**EXERCISE AIM:**
After locating the line with "Find the location" in the entries below, set down exactly that line and each one after it to the end, skipping pictures.

**DATA EXTRACT:**
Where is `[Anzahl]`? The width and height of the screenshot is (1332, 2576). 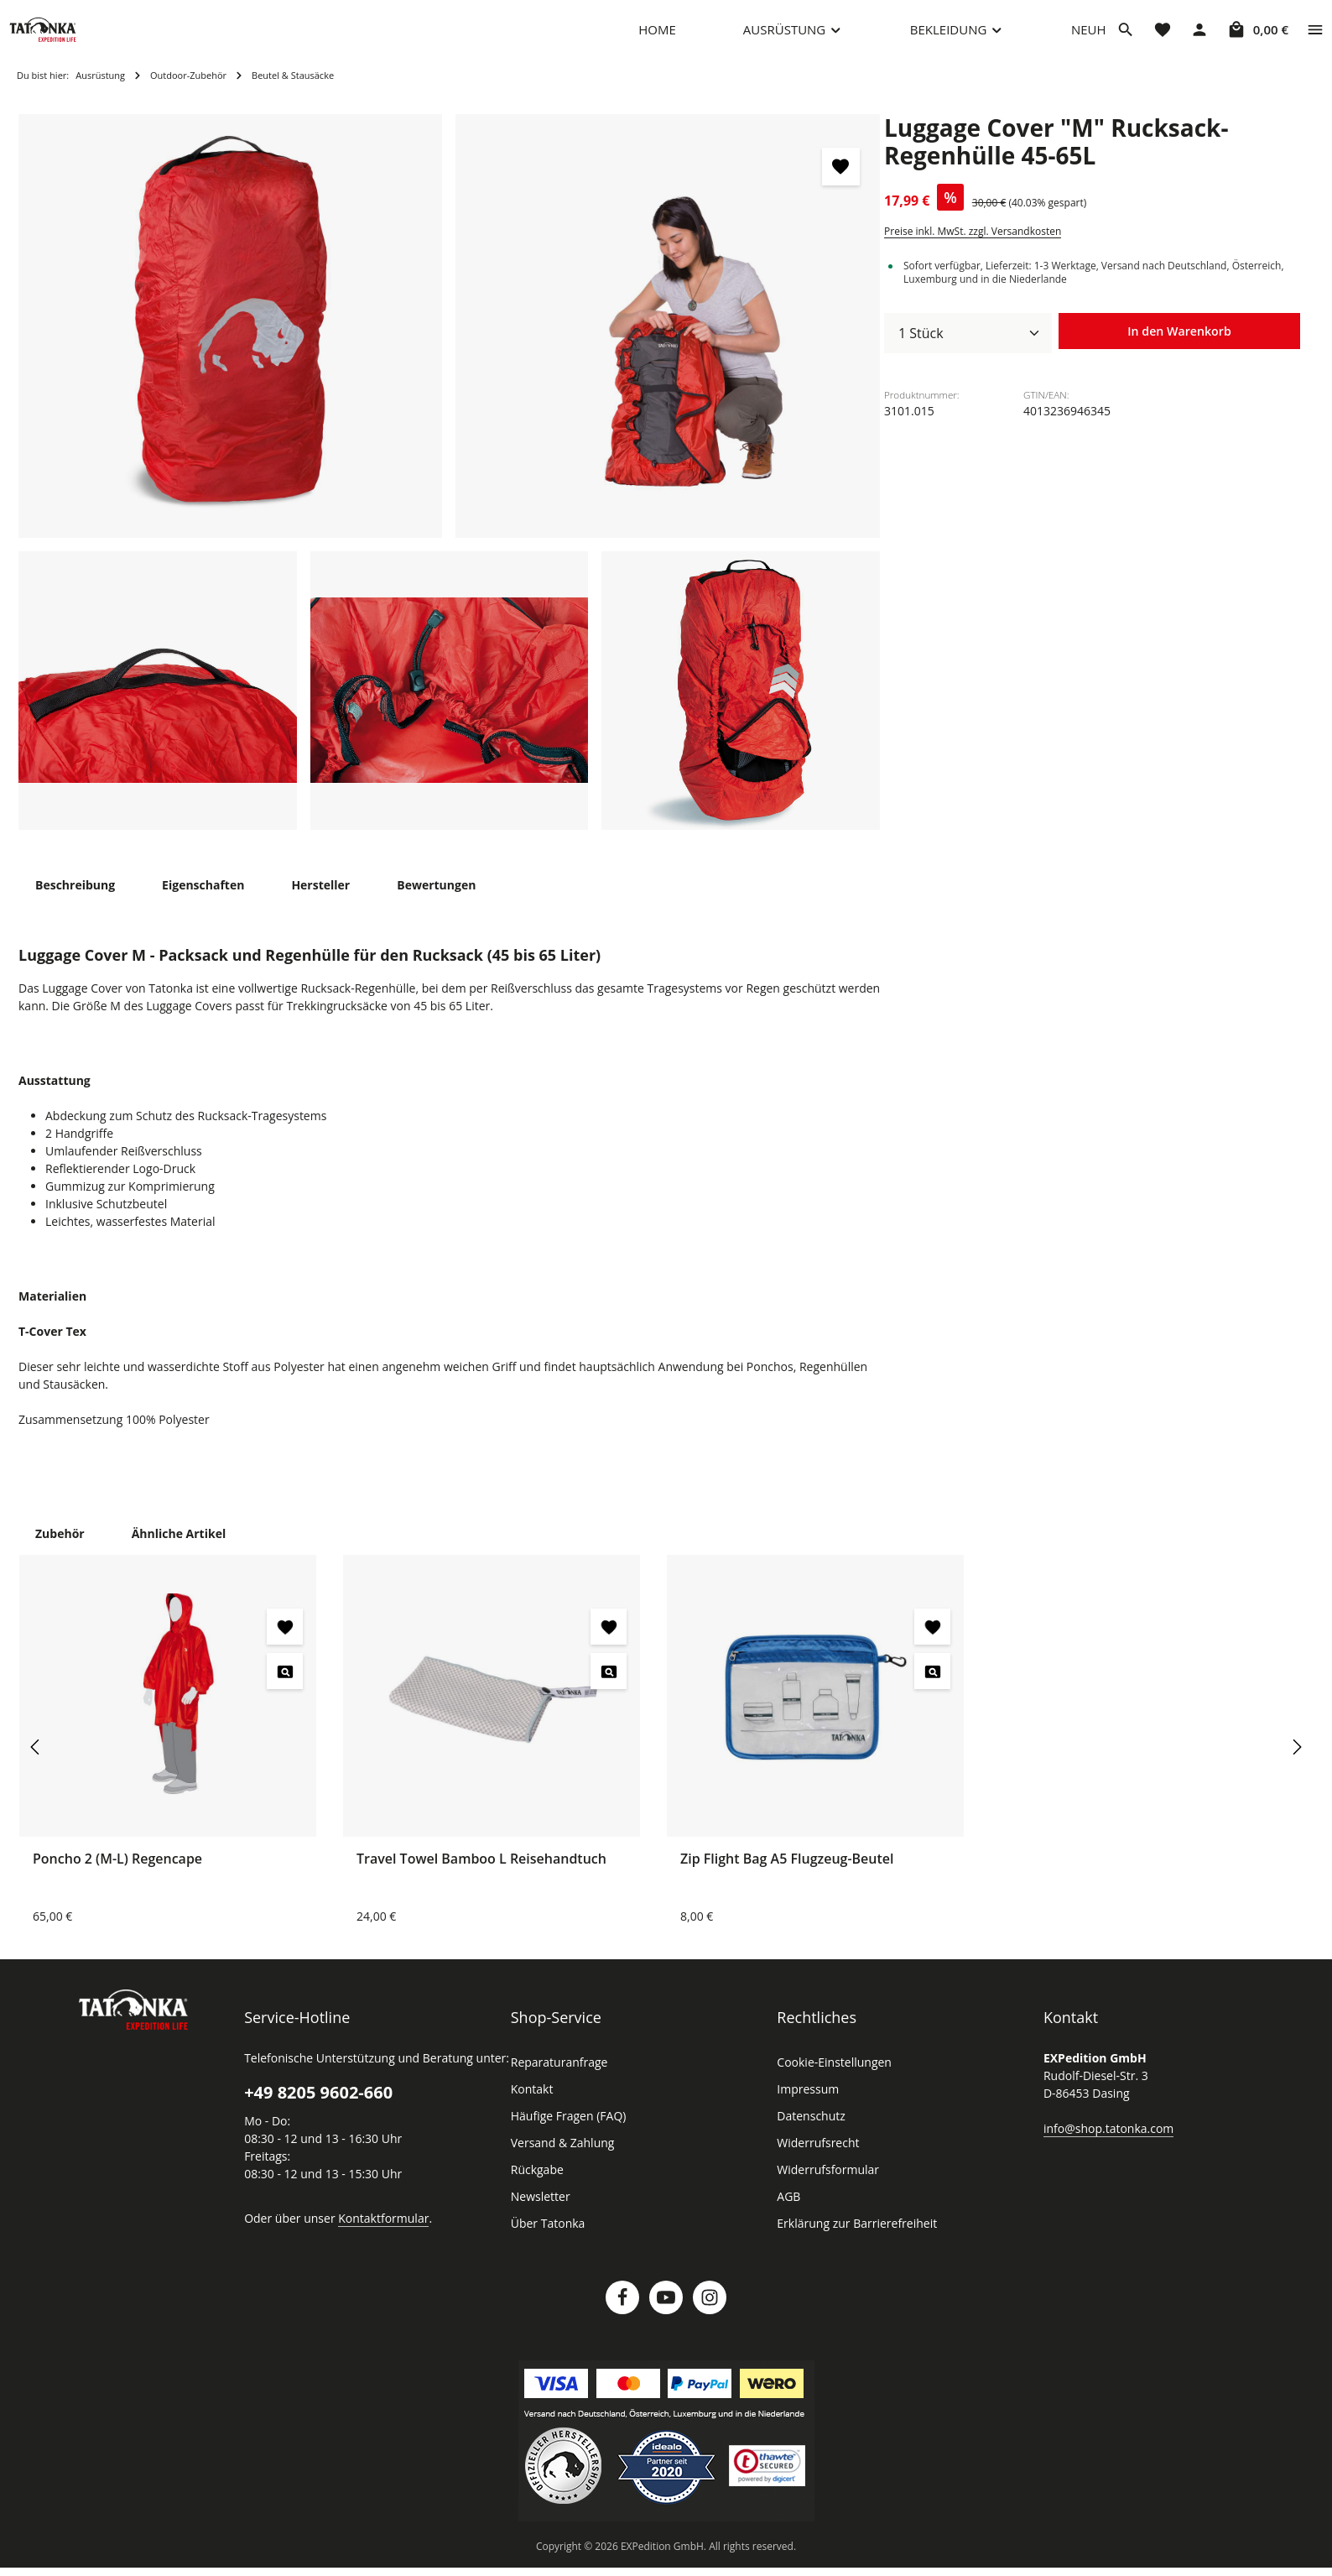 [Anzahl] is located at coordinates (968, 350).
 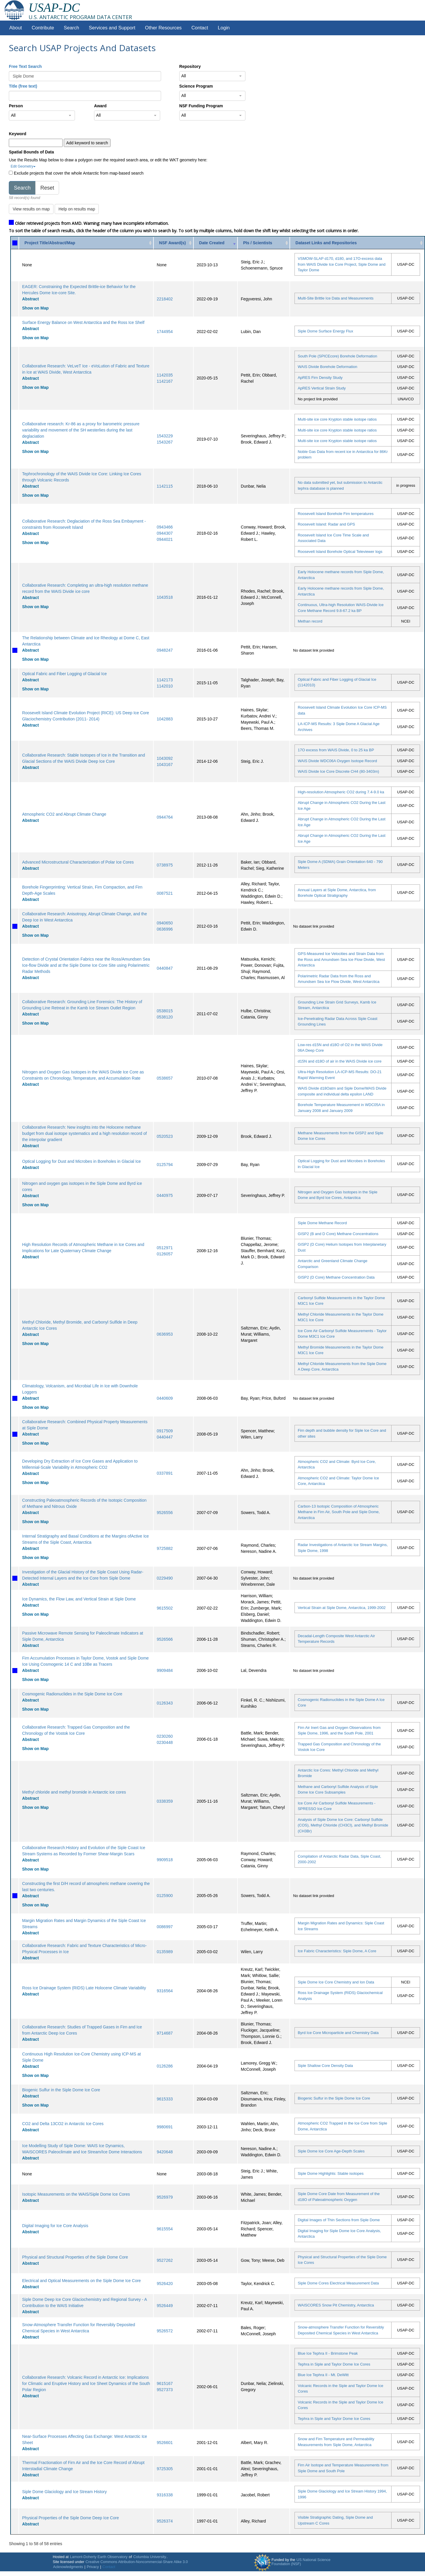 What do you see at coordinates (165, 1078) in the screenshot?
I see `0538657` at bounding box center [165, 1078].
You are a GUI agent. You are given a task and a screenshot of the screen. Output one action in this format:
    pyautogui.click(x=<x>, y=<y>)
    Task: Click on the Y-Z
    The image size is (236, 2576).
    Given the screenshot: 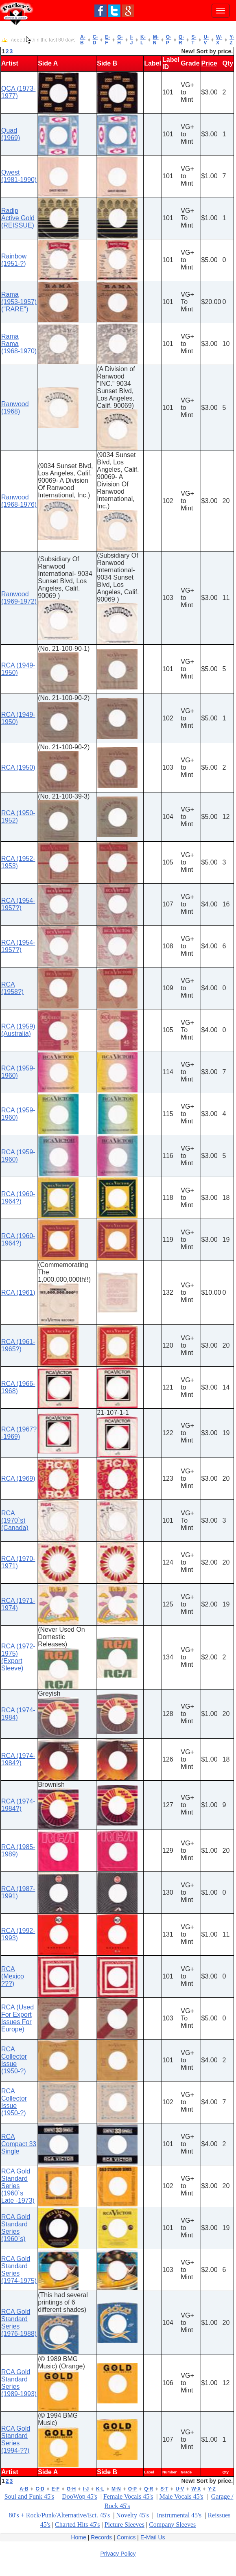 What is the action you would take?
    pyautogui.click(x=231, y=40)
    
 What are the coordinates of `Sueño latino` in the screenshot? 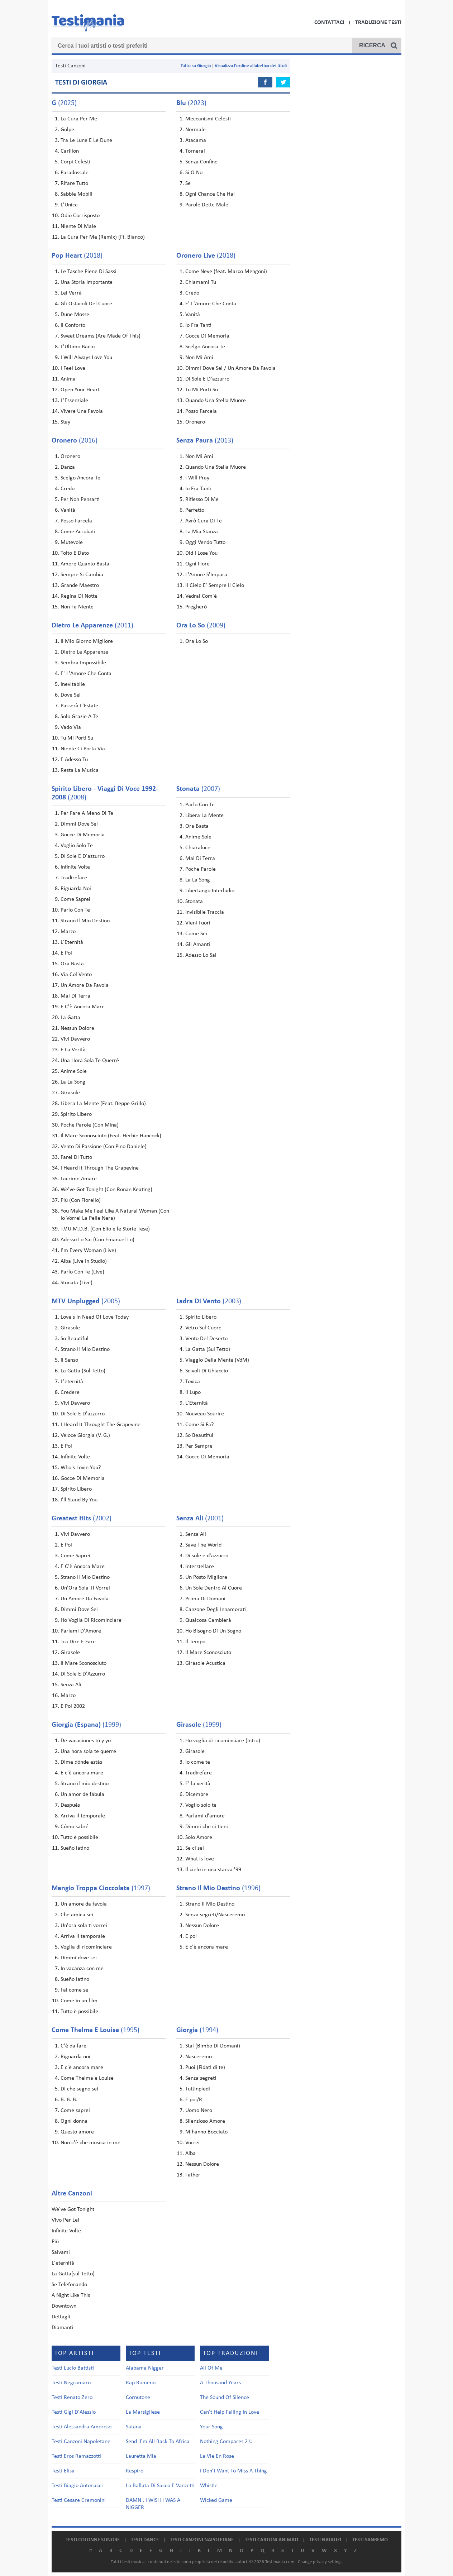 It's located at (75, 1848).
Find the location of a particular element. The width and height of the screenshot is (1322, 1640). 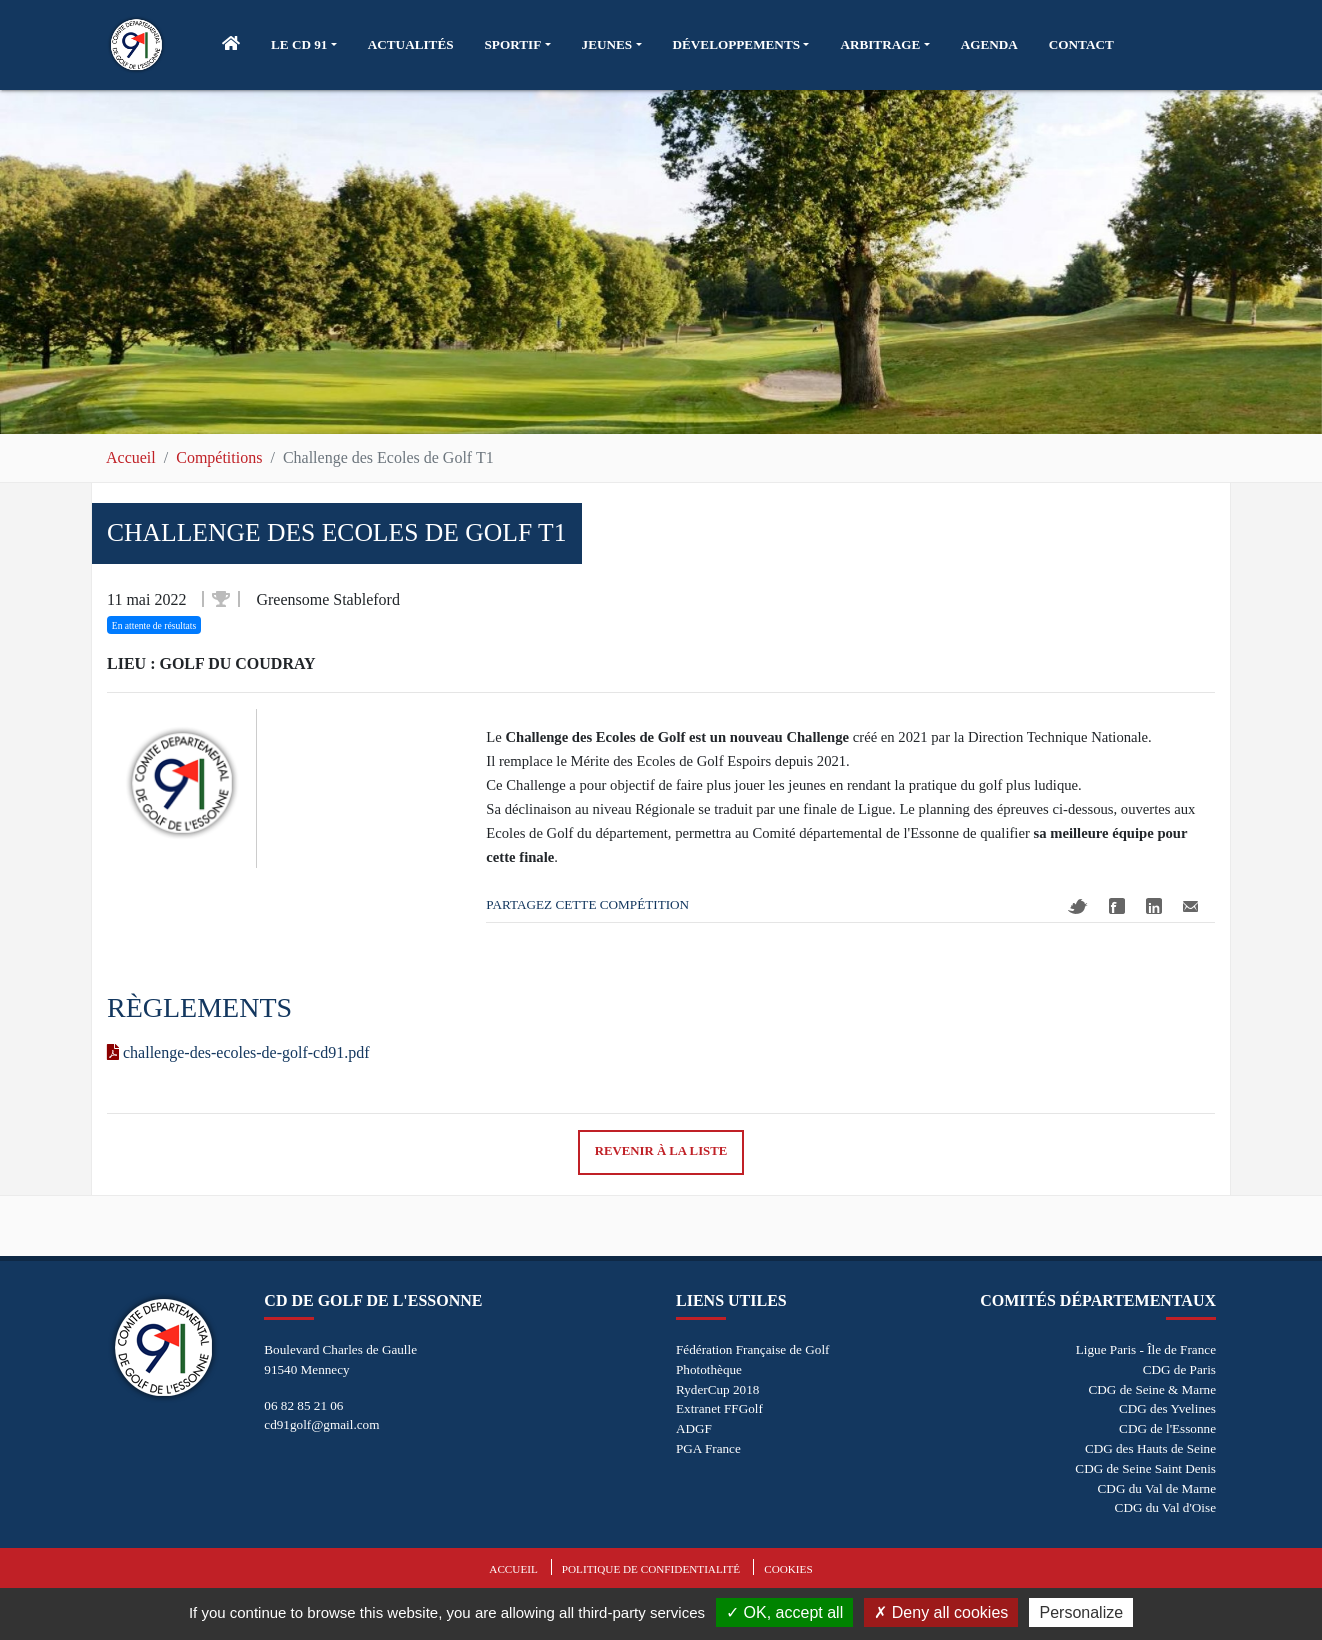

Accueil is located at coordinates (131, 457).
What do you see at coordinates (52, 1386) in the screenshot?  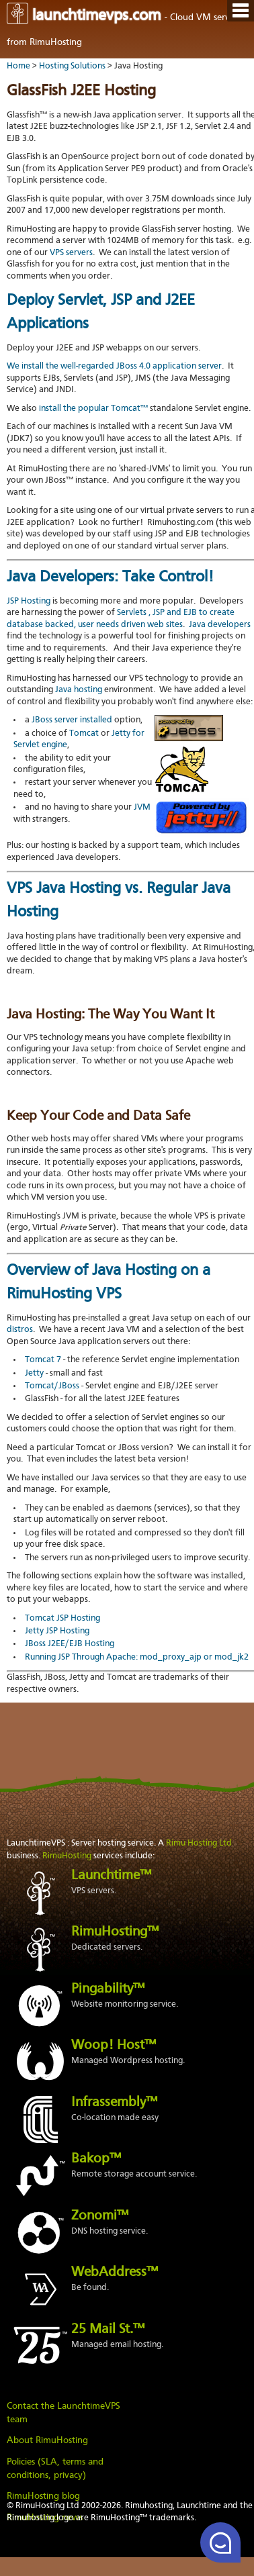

**REPLY TO THE EXERCISE:**
Find the location of a particular element. The width and height of the screenshot is (1322, 1640). 

Accueil is located at coordinates (131, 457).
What do you see at coordinates (52, 1386) in the screenshot?  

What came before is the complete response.